(Stored data entries)
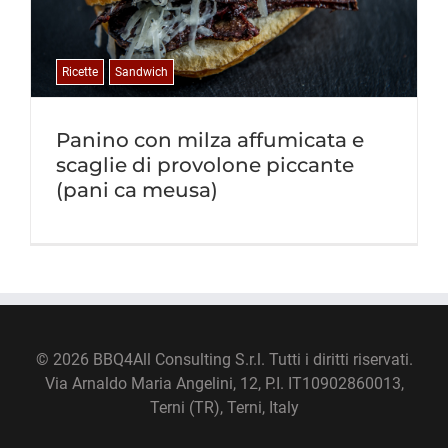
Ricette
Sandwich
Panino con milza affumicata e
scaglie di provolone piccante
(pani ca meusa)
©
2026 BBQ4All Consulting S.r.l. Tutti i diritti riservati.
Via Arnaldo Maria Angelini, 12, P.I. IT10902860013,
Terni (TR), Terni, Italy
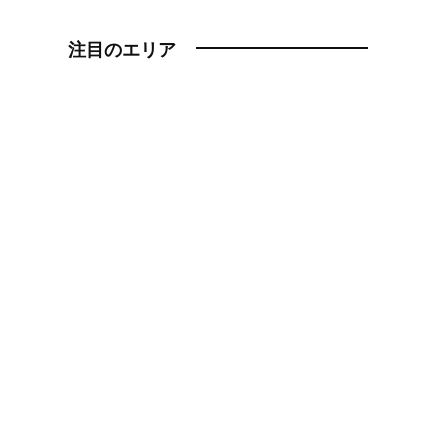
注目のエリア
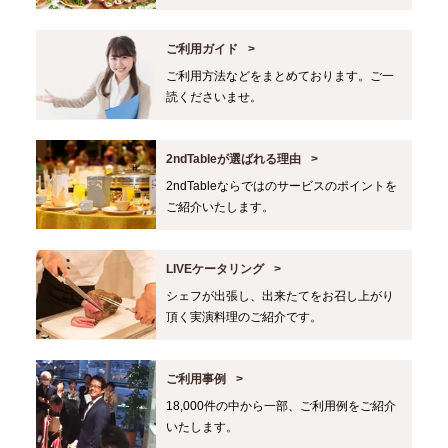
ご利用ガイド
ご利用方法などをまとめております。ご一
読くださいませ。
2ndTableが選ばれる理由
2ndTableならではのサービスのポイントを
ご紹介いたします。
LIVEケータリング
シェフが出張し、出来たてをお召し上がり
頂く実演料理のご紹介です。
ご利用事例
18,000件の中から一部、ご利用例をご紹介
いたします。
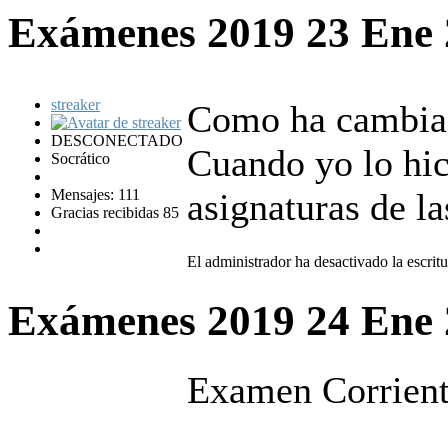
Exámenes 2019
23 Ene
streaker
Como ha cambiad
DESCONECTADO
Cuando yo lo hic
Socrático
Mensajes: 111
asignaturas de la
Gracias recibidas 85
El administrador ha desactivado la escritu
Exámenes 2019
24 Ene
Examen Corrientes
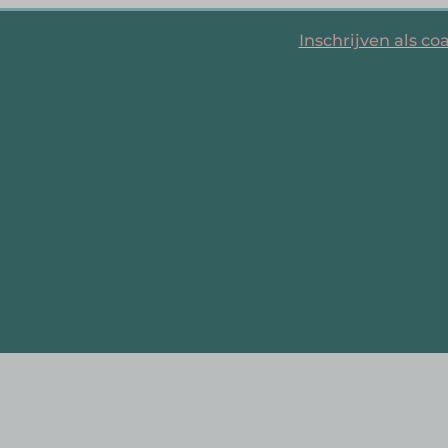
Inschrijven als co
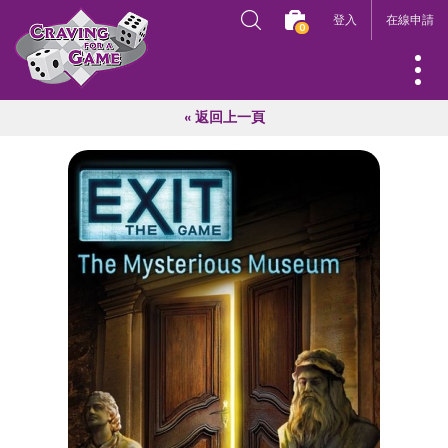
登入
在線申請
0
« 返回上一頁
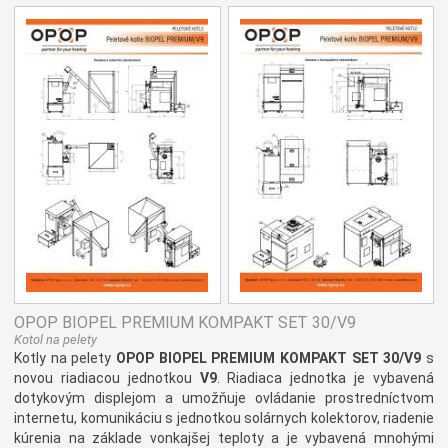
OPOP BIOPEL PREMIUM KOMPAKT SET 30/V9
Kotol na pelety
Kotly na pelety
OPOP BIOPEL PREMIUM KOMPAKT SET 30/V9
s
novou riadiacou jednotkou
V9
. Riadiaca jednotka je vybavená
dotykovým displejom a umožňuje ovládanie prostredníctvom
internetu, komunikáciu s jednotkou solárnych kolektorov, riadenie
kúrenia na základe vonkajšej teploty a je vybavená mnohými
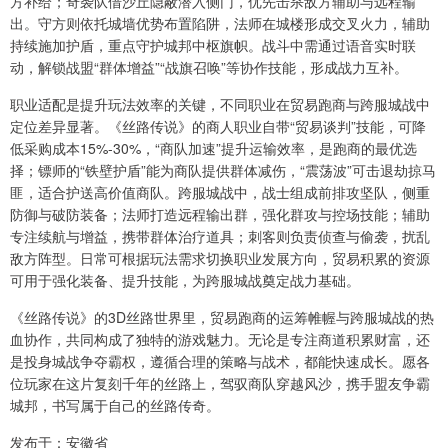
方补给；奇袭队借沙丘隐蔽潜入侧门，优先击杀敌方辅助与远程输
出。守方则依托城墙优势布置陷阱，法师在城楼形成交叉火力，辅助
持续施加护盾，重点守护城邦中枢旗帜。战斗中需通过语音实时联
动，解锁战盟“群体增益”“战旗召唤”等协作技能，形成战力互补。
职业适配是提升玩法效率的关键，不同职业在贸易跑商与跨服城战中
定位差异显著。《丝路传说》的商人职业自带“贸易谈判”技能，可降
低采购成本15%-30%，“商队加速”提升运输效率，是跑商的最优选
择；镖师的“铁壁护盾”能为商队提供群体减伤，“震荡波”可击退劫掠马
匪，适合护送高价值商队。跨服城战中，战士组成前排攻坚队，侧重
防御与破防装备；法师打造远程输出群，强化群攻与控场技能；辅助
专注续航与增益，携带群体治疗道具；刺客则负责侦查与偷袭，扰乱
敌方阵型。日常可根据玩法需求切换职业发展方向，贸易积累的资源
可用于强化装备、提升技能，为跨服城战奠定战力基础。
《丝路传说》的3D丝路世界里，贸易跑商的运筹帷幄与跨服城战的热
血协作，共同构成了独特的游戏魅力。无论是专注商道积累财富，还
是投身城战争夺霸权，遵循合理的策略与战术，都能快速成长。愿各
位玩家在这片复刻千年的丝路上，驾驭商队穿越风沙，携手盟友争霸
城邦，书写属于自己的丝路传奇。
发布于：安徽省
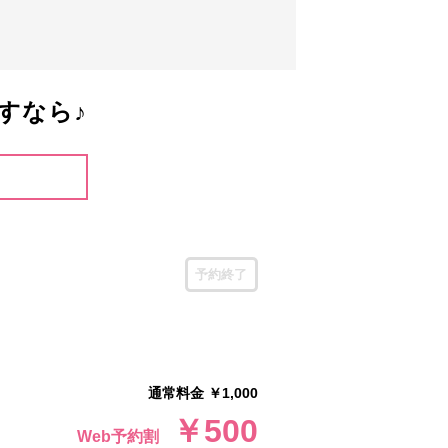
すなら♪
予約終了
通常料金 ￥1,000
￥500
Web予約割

▶ **Work instructions**
Repeat exactly the lines above, starting at the one that contains "18,000件の中から一部、ご利用例をご紹介" and stopping at the last line of the entries, and leave out the pictures.

▶ **Task result**
18,000件の中から一部、ご利用例をご紹介
いたします。
Exámenes 2019
23 Ene
streaker
Como ha cambiad
DESCONECTADO
Cuando yo lo hic
Socrático
Mensajes: 111
asignaturas de la
Gracias recibidas 85
El administrador ha desactivado la escritu
Exámenes 2019
24 Ene
Examen Corrientes
Inschrijven als co
登入
在線申請
0
« 返回上一頁
OPOP BIOPEL PREMIUM KOMPAKT SET 30/V9
Kotol na pelety
Kotly na pelety
OPOP BIOPEL PREMIUM KOMPAKT SET 30/V9
s
novou riadiacou jednotkou
V9
. Riadiaca jednotka je vybavená
dotykovým displejom a umožňuje ovládanie prostredníctvom
internetu, komunikáciu s jednotkou solárnych kolektorov, riadenie
kúrenia na základe vonkajšej teploty a je vybavená mnohými
方补给；奇袭队借沙丘隐蔽潜入侧门，优先击杀敌方辅助与远程输
出。守方则依托城墙优势布置陷阱，法师在城楼形成交叉火力，辅助
持续施加护盾，重点守护城邦中枢旗帜。战斗中需通过语音实时联
动，解锁战盟“群体增益”“战旗召唤”等协作技能，形成战力互补。
职业适配是提升玩法效率的关键，不同职业在贸易跑商与跨服城战中
定位差异显著。《丝路传说》的商人职业自带“贸易谈判”技能，可降
低采购成本15%-30%，“商队加速”提升运输效率，是跑商的最优选
择；镖师的“铁壁护盾”能为商队提供群体减伤，“震荡波”可击退劫掠马
匪，适合护送高价值商队。跨服城战中，战士组成前排攻坚队，侧重
防御与破防装备；法师打造远程输出群，强化群攻与控场技能；辅助
专注续航与增益，携带群体治疗道具；刺客则负责侦查与偷袭，扰乱
敌方阵型。日常可根据玩法需求切换职业发展方向，贸易积累的资源
可用于强化装备、提升技能，为跨服城战奠定战力基础。
《丝路传说》的3D丝路世界里，贸易跑商的运筹帷幄与跨服城战的热
血协作，共同构成了独特的游戏魅力。无论是专注商道积累财富，还
是投身城战争夺霸权，遵循合理的策略与战术，都能快速成长。愿各
位玩家在这片复刻千年的丝路上，驾驭商队穿越风沙，携手盟友争霸
城邦，书写属于自己的丝路传奇。
发布于：安徽省
すなら♪
予約終了
通常料金 ￥1,000
￥500
Web予約割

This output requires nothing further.